Charlie’s hand is warm but not damp. She might have dropped it if it had been damp, but now she holds on, and they turn together to face down the street.

There’s nothing to say, absolutely nothing. They start walking again, her hand in his, or is it, his in hers. It hardly matters. Holding hands—a sweet buzz tiptoes all the way up to her breast. Their arms swing in the air together, as if they are on their way somewhere, as if they might fly.

Pina sucks air to her diaphragm and counts it on the way out, no trace of asthmatic breathlessness. Who knows what it means, holding a man’s hand in the middle of a plague? She tells herself to stay in her body. Stay in the warm air. Stay with the hand that’s holding hers, whose hand she’s holding.

There was a boy named Reuben, her high school boyfriend, with whom she loved to hold hands. Ruby—that’s what everybody called him—wasn’t like other boys. He’d hold hands with you as long as you liked. She and Ruby made love sometimes and it was never very good. Ruby didn’t have much control of himself and would get frustrated. Afterwards they lay together and held hands. That was the first time it mattered and this, the first time it’s mattered since.

“Warm,” Charlie says.
She’s so happy for his single syllable; it brings her back. “Yes, quite warm.”

 

She and Charlie know not to discuss the details of their lunches. They already have a history together and no longer need to go on like a pair of badgers.
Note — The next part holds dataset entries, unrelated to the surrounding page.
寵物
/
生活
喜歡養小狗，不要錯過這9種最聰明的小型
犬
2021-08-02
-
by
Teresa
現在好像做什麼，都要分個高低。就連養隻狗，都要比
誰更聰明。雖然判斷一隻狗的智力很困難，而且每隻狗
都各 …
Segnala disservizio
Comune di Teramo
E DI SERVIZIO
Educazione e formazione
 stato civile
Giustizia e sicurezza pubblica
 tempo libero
Instead they’re bashful, if that’s what you’d call it. They chew their food in neat little bites like kids at camp with a crush on each other. She’s so pleased with herself for not filling the silence.

Back on the bike trail, they go single file again, no more handholding. They step aside for people with dogs, people without, some sans masks, some with. She hears snatches of conversations she’d like to banish: Lysol injections; toilet paper out on Eight Street East; Tuesday night market not going to be in the park. Everybody looks like an alien to Pina. She’s savoring something they can’t imagine.
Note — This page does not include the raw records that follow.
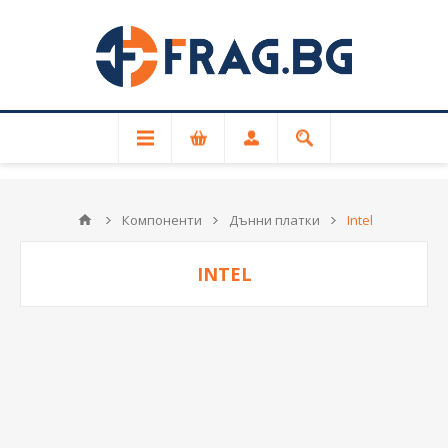
За връзка с FRAG.BG
+359 87 601 2341
Компоненти
Дънни платки
Intel
INTEL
When they arrive back at the condo complex they again face each other. You’d think they’d just made love.
“Charlie, Charlie, Charlie,” she says. “Ciao.”
“Ciao, Pina.”

 

She sits out on the deck, with the summer volume of haiku, as the evening cool descends. There’s a section in the book that Blythe calls “The Coolness.” It quite logically follows the section called “The Heat.”

Shiki, the last of the great haiku poets, according to Blythe, has this one:

      The coolness
A crab climbing in a pine-tree
      In the rain.

She loves the delicacy and resonance of Buson’s:

      The voice of the bell
As it leaves the bell,
      The coolness. 

And then there’s Issa’s:

      I have nothing at all,
But this tranquility!
      This coolness!

That’s what Pina wants—to distill the coolness and somehow internalize it as she proceeds through this madness and, perhaps, into the heat of love.